Грейс готова была прожить здесь всю жизнь, да и тетя Лукреция Алерамо всегда была рада ее видеть. Предложение остаться на подольше постоянно сыпались от одинокой тетушки. Жаль, конечно, что спустя пару месяцев родители снова потребуют ее в Лондон. Они не любили отпускать надолго единственную дочь.
Мать Грейс, Дельфина, была строгой и сдержанной женщиной, привившая дочери должные манеры и заботившаяся о ее образовании. Но именно тетушка Лукреция научила Грейс всему необходимому как женщина женщину. Как держаться в дорогущих заведениях Италии, как сочетать блюда, чтобы не попасть впросак, как заказывать вино, выбирать десерт, курить с изяществом, когда того требуют правила флирта, – хотя Грейс не выносила запах табака, – как правильно отвечать на ухаживания мужчин за соседним столиком и ориентироваться в безбрежном океане платьев, украшений и косметики, когда вырез стоит сделать пониже, а макияж поярче, – всем этим премудростям до мельчайших нюансов Грейс научилась у тетушки Лукреции. Но Дельфине об этом знать не стоило.

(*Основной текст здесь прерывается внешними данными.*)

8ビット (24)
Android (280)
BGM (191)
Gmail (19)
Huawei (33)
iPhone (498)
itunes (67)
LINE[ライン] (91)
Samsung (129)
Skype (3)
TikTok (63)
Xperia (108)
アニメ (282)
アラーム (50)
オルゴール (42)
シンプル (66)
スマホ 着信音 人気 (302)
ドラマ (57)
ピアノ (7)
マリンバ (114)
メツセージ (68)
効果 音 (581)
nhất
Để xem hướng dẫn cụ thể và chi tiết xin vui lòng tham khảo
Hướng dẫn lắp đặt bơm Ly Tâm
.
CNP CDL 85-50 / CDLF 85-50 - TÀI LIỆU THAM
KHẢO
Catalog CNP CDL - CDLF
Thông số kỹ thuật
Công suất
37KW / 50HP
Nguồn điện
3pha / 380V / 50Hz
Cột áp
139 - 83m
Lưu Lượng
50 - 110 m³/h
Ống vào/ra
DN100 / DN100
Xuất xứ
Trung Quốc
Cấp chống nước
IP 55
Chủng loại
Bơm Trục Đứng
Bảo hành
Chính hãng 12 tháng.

Только с тетушкой Лукрецией Грейс начала посещать банкеты, светские рауты и прочие взрослые мероприятия, от которых ее оберегали родители. С тетушкой Грейс объездила почти всю Европу и побывала в Америке. Что и говорить, без такой прекрасной тетушки и наставницы, как Лукреция Алерамо, Грейс выросла бы совсем другим человеком. А еще тетушка научила ее стоять за себя, верить в собственные силы и делать выбор. И что выбирать надо, в первую очередь, себя.
Тетушка Лукреция себя и выбирала, к большой скорби мужчин Палермо. «Никаких мужчин в моем доме дольше, чем на одну ночь!» – категорично заявляла пятидесятиоднолетняя синьора, выпроваживая очередного кавалера наутро за ворота. Эх, знала бы тетушка про кавалера своей любимой племянницы. Впрочем, она явно и так знала. От тетушки Лукреции мало что можно скрыть, а Генри уж больно любил пошуметь по ночам. Но Грейс все великодушно прощалось.

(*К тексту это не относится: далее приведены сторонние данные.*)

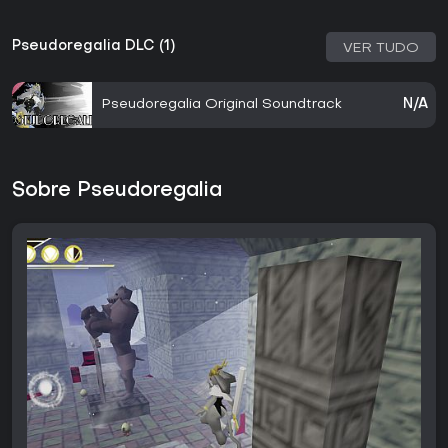
Pseudoregalia DLC (1)
VER TUDO
Pseudoregalia Original Soundtrack
N/A
Sobre Pseudoregalia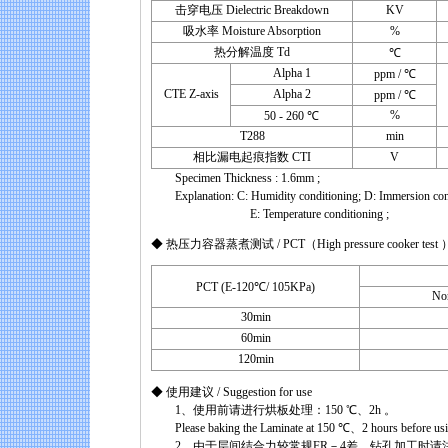
击穿电压 Dielectric Breakdown
KV
吸水率 Moisture Absorption
%
热分解温度 Td
℃
Alpha 1
ppm / ℃
CTE Z-axis
Alpha 2
ppm / ℃
%
50 - 260 ℃
T288
min
相比漏电起痕指数 CTI
V
Specimen Thickness : 1.6mm ;
Explanation: C: Humidity conditioning; D: Immersion condit
E: Temperature conditioning ;
◆ 热压力容器蒸煮测试 / PCT（High pressure cooker test 
PCT (E-120℃/ 105KPa)
No
30min
60min
120min
◆ 使用建议 / Suggestion for use
1、使用前请进行烘板处理：150 ℃、2h 。
Please baking the Laminate at 150 ℃、2 hours before usi
2、由于层间结合力较常规FR－4差，钻孔加工时请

– И в чем прелесть цветов? Их красота так недолговечна, а, срезая их, мы совершаем убийство.
Грейс даже не обернулась, узнав голос любимого. Только улыбка застыла на ее алых губах.

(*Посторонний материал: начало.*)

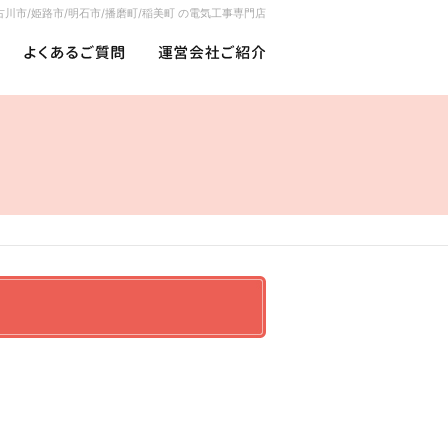
古川市/姫路市/明石市/播磨町/稲美町 の電気工事専門店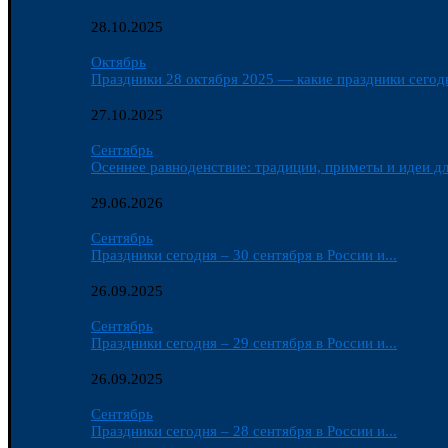
28.10.2025
Октябрь
Праздники 28 октября 2025 — какие праздники сегодн
27.10.2025
Сентябрь
Осеннее равноденствие: традиции, приметы и идеи дл
29.06.2026
Сентябрь
Праздники сегодня – 30 сентября в России и...
26.09.2025
Сентябрь
Праздники сегодня – 29 сентября в России и...
26.09.2025
Сентябрь
Праздники сегодня – 28 сентября в России и...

– Красота в принципе не вечна. А так ты можешь меня порадовать, – Грейс изо всех сил старалась сдержать дрожь в голосе. – И извиниться за то, что тебя не было почти полгода!
– Всего четыре месяца, одну неделю и пять дней! – Генри подошел к столику и отпил из бокала Грейс. – Славное вино, жаль, что жажду не утоляет. У твоей тетушки отличный вкус.
Грейс не выдержала и резко обернулся, только светлые локоны мазнули по щекам. Генри стоял перед ней ровно таким, каким она его и запомнила: ровный пробор темных волос, голубые глаза с лукавой искрой и маленькой родинкой под правым нижним веком. Точеные черты лица прорезала чуть капризная складка губ. Высокое, стройное тело, затянутое в плотный костюм благородно-черных тонов. А еще рубашку голубую догадался надеть – подарок Грейс, – хотел сделать ей приятное. Генри был молод, свеж, бодр и весел, словно не оставлял свою возлюбленную без предупреждения на четыре месяца, одну неделю и пять дней.
Он протянул девушке цветы, ее любимые красные тюльпаны, которые та без раздумий выкинула с балкона веранды. Цветы, подхваченные ветром, разлетелись по скалам, как капли крови, брызнувшие из раны.
– Грейс… – Генри покачал головой.
Как уверенный в себе мужчина, он ощущал себя хозяином везде, где ступал, поэтому капризы и своеволие своей женщины терпел с трудом.
– Я могу смириться с твоей сущностью, твоими обязанностями… но смиряться с внезапными исчезновениями я не намерена! – выкрикнула Грейс, не беспокоясь, что кто-то услышит, – преимущества жизни в доме на скале. – Ты должен был меня предупредить!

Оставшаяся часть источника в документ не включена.